Reformation: How A Mortgage With An Erroneous Legal Description Can Be Foreclosed
December 29, 2014
Lenders and their foreclosure counsel might be faced with a mortgage with a legal description of the subject real estate that is erroneous. I’ve seen everything from innocuous typos to descriptions of an entirely separate parcel. Is foreclosure still a possibility? Yes. Beneficial Financial v. Hatton, 998 N.E.2d 232 (Ind. Ct. App. 2013) explains how.
Approach. In Beneficial, foreclosure counsel discovered an error in the legal description. Both the lender and the borrower agreed that the original mortgage identified a parcel of property that neither party intended to mortgage. So, in addition to filing the standard foreclosure complaint, counsel added a cause of action for “reformation.” The borrower filed a motion to dismiss, arguing that the mortgage was ineffective “due to the error in the legal description.”
Reformation law. Indiana law on reformation is well-settled. Here are the primary points:
• Reformation is an equitable remedy to relieve the parties of mutual mistake or fraud.
• In cases involving mutual mistake, the party seeking reformation must establish (1) the true intentions of the parties, (2) that a mistake was made, (3) that the mistake was mutual, and (4) that the instrument did not reflect the true intentions of the parties.
The Court in Beneficial stated that, to prevail, it was incumbent upon the lender to prove that its original intent, and that of the borrower, “was to describe a different piece of real estate than that which was in fact described in the mortgage instrument.”
Proving intent. The tricky thing in these cases can be in proving intent. Sometimes the borrower is out of the picture, and sometimes the current plaintiff/mortgagee wasn’t the original lender. Meeting the burden of proof can be difficult. The Court in Beneficial provided some guidance. Courts look to the parties’ conduct during the course of the contract negotiations and closing. The Court hinted that evidence in favor of reformation could include, for instance, (1) the real estate appraisal from the origination file, (2) the HUD-1 settlement statement, (3) the loan application and (4) the loan approval form. Courts will examine evidence that would be compelling on the question of the identity of the real estate that the parties originally intended to be mortgaged.
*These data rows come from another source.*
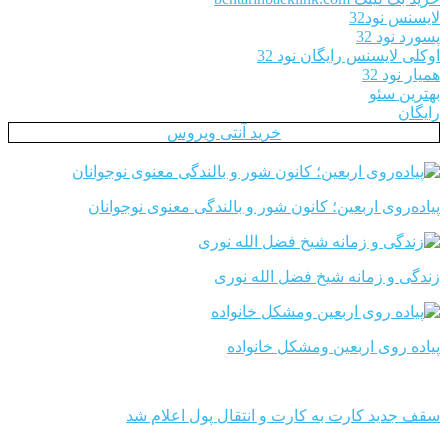
لایسنس نود32
پسورد نود 32
اوکلی لایسنس رایگان نود 32
همیار نود 32
بهترین سئو
رایگان
خرید آنتی ویروس
پیاده‌روی اربعین؛ کانون شور و بالندگی معنوی نوجوانان
زندگی و زمانه شیخ فضل الله نوری
پیاده روی اربعین ومشکل خانواده
سقف جدید کارت به کارت و انتقال پول اعلام شد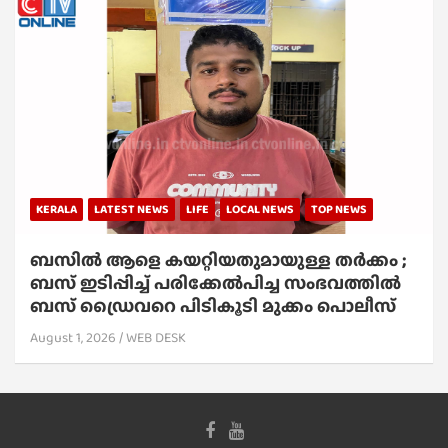
KERALA
LATEST NEWS
LIFE
LOCAL NEWS
TOP NEWS
ബസിൽ ആളെ കയറ്റിയതുമായുള്ള തർക്കം ;
ബസ് ഇടിപ്പിച്ച് പരിക്കേൽപിച്ച സംഭവത്തിൽ
ബസ് ഡ്രൈവറെ പിടികൂടി മുക്കം പൊലീസ്
August 1, 2026
WEB DESK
Dismissal overturned. The Court of Appeals reversed the trial court’s dismissal in Beneficial, reasoning that if the lender “were not allowed to proceed beyond the filing of a complaint merely because the description of the property is erroneous, then the viability of any mortgage reformation action . . . is called into question, and indeed perhaps rendered impossible.” The Court gave the lender the opportunity to prove that a mutual mistake occurred in its mortgage with the borrower. If the lender were subsequently able to establish that the mortgage’s legal description was a mistake, and that a different description was intended, then the trial court would be compelled to reform (correct) the mortgage, thereby opening the door to foreclosure of the reformed mortgage on the correct real estate.